Liam O'Connor: Writer, Critic, and Curatorial Voice

Liam O'Connor is a writer and critic whose work focuses on providing analytical readings of contemporary painting, often connecting formal aspects of the work—such as composition, material handling, and surface texture—with broader philosophical and socio-economic contexts.

Text for Aleph Contemporary: Hope among the Cynicism

For Aleph Contemporary's online exhibition Gordon Dalton: Birdhouse Blues (May 2020), Liam O'Connor contributed a thoughtful introductory text titled "Hope among the cynicism." The essay offers a detailed engagement with the exhibition's central painting and provides a framework for understanding Dalton's overall practice.

Key Themes in O'Connor's Analysis:

  • The Breakdown of Landscape: O'Connor approaches Birdhouse Blues by noting the initial 'tropes of landscape painting' (trees, outbuildings) but immediately observes how the painting "claps back," resisting traditional interpretation. He highlights how distance is shortened and space "breaks down into a mix of abstracted shapes," creating a unified and "maximalist" painted plane that is almost "overbearing" with information.

  • Memory and Mutation: The text underscores the autobiographical roots of Dalton's work, noting the specific reference to the abandoned birdhouses at the Buenos Aires Zoo. O'Connor stresses that these real-life places and objects are "liable to mutate as the painting is created." The work becomes an "abstract painting constructed from memory," where elements mutate into forms that can simply "handle paint."

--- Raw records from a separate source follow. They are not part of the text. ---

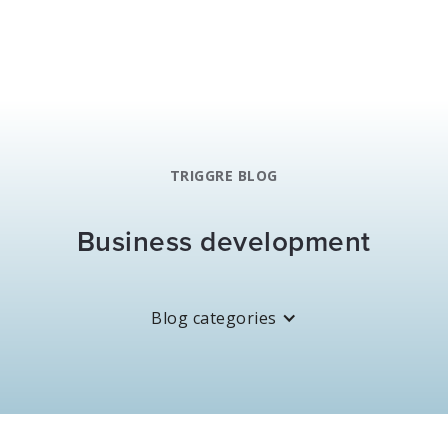
TRIGGRE BLOG
Business development
Blog categories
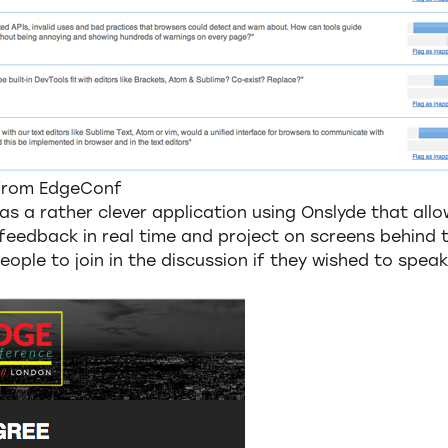
 from EdgeConf
was a rather clever application using Onslyde that allo
feedback in real time and project on screens behind t
eople to join in the discussion if they wished to speak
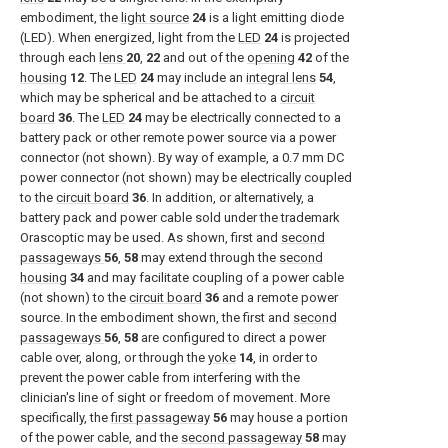
embodiment, the
light source
24
is a light emitting diode
(LED). When energized, light from the
LED
24
is projected
through each
lens
20
,
22
and out of the
opening
42
of the
housing
12
. The
LED
24
may include an
integral lens
54
,
which may be spherical and be attached to a
circuit
board
36
. The
LED
24
may be electrically connected to a
battery pack or other remote power source via a power
connector (not shown). By way of example, a 0.7 mm DC
power connector (not shown) may be electrically coupled
to the
circuit board
36
. In addition, or alternatively, a
battery pack and power cable sold under the trademark
Orascoptic may be used. As shown, first and
second
passageways
56
,
58
may extend through the
second
housing
34
and may facilitate coupling of a power cable
(not shown) to the
circuit board
36
and a remote power
source. In the embodiment shown, the first and
second
passageways
56
,
58
are configured to direct a power
cable over, along, or through the
yoke
14
, in order to
prevent the power cable from interfering with the
clinician's line of sight or freedom of movement. More
specifically, the
first passageway
56
may house a portion
of the power cable, and the
second passageway
58
may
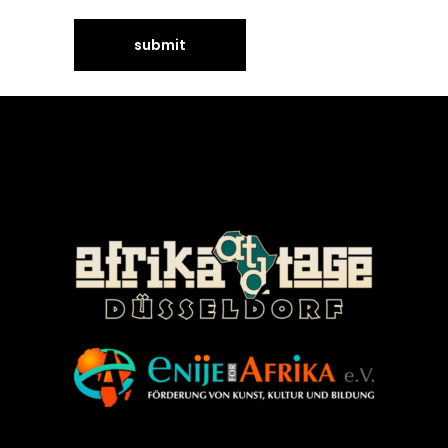
©Enije for Afrika 2008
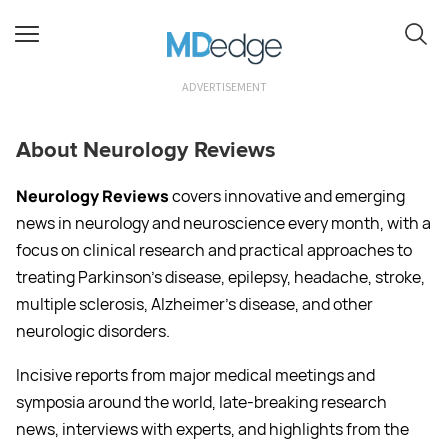
ADVERTISEMENT
About Neurology Reviews
Neurology Reviews
covers innovative and emerging
news in neurology and neuroscience every month, with a
focus on clinical research and practical approaches to
treating Parkinson’s disease, epilepsy, headache, stroke,
multiple sclerosis, Alzheimer’s disease, and other
neurologic disorders.
Incisive reports from major medical meetings and
symposia around the world, late-breaking research
news, interviews with experts, and highlights from the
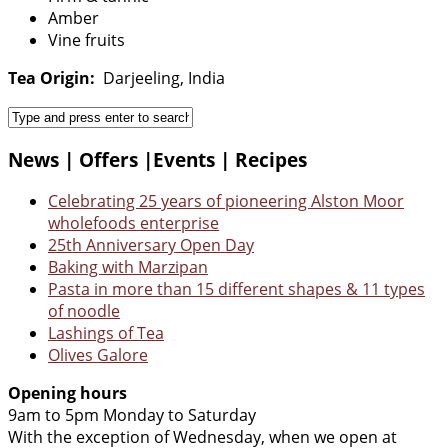
Amber
Vine fruits
Tea Origin:
Darjeeling, India
News | Offers |Events | Recipes
Celebrating 25 years of pioneering Alston Moor
wholefoods enterprise
25th Anniversary Open Day
Baking with Marzipan
Pasta in more than 15 different shapes & 11 types
of noodle
Lashings of Tea
Olives Galore
Opening hours
9am to 5pm Monday to Saturday
With the exception of Wednesday, when we open at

  • The Painter's Struggle: O'Connor draws a lineage between Dalton and artists like Pierre Bonnard, Édouard Vuillard, Walter Sickert, and Edvard Munch. However, the "visceral" link is the shared sense of struggle and grappling. He observes Dalton's earlier work was overtly "cynical of the art world," but notes that the later work, including Birdhouse Blues, shifts this cynicism inward, showing an artist "fighting to articulate something" and struggling against self-doubt and the history of painting itself.

  • Materiality and Authenticity: The text emphasises the physical, fallible quality of the paint: it is "smeared, removed, scrubbed and pushed into the grain of the canvas." This application articulates the subject—the inadequacy of memory and the melancholic nature of the half-remembered place—authentically revealing the painter's process.

O'Connor's essay successfully moves beyond a simple description of the painting to position Gordon Dalton's work within a tradition of deeply felt, process-led painting, where the "slow brawl" of creation is precisely where the aesthetic value and honesty of the work resides.